A fundamental understanding of lattice dynamics and heat conduction in highly anharmonic compounds is essential for realizing high-performance thermoelectrics, photovoltaics and thermal barrier coatings. In this work, we employ the stochastic self-consistent harmonic approximation (SSCHA), combined with the unified theory of thermal transport, to systematically investigate anharmonic phonon renormalization, phase transitions, and thermal transport in crystalline KCaF_3. Compared to other anharmonic phonon renormalization techniques, the SSCHA method allows the relaxation of the internal atomic coordinates, providing a more accurate representation of finite-temperature phonons with the quantum nuclei fluctuation. Therefore, the SSCHA is an ideal tool to investigate the temperature-dependent phonon properties of the light-element perovskite KCaF_3, even in the presence of large atomic displacements at finite temperatures.

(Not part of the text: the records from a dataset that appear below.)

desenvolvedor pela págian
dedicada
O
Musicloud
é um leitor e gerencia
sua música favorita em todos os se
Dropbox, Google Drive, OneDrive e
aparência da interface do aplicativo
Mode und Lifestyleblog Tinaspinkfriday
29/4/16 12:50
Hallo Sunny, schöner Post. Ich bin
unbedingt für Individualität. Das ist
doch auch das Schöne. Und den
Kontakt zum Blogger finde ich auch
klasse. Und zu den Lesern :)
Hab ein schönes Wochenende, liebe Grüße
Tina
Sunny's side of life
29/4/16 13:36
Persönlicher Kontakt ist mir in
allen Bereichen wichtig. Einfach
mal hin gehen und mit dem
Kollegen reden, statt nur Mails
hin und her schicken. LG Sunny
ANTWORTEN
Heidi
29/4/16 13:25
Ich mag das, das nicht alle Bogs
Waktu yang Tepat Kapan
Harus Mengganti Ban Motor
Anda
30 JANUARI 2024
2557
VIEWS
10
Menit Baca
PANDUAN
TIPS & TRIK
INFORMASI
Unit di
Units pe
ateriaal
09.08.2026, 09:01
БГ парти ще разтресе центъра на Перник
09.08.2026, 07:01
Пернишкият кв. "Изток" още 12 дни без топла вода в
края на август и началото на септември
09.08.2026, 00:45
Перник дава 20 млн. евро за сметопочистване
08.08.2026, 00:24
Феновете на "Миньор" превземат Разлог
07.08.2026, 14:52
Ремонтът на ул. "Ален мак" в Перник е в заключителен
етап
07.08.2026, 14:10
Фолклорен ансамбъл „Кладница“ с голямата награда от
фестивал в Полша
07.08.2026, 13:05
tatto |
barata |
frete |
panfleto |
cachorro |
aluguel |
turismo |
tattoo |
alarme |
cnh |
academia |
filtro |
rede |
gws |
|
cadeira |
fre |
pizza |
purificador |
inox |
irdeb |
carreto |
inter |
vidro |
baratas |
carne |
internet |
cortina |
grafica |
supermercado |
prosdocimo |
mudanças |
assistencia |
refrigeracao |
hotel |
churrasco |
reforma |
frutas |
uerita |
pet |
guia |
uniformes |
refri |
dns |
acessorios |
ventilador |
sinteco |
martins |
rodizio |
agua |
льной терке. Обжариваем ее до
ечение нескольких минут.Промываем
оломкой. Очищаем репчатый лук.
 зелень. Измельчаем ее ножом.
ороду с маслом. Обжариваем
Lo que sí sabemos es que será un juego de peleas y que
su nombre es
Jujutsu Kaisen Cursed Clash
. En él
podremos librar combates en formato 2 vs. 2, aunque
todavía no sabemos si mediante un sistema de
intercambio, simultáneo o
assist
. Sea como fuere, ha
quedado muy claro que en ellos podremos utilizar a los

Additionally, our calculations not only give the finite-temperature effective harmonic force constants but also the temperature-dependent higher-order force constants, which is essential for accurately modeling thermal transport in strongly anharmonic compounds. Finally, using the unified theory of thermal transport incorporating both phonon propagation and coherence, we find an ultralow lattice thermal conductivity of the light-element perovskite KCaF_3, which makes it a highly promising material for thermoelectrics and thermal barrier coatings.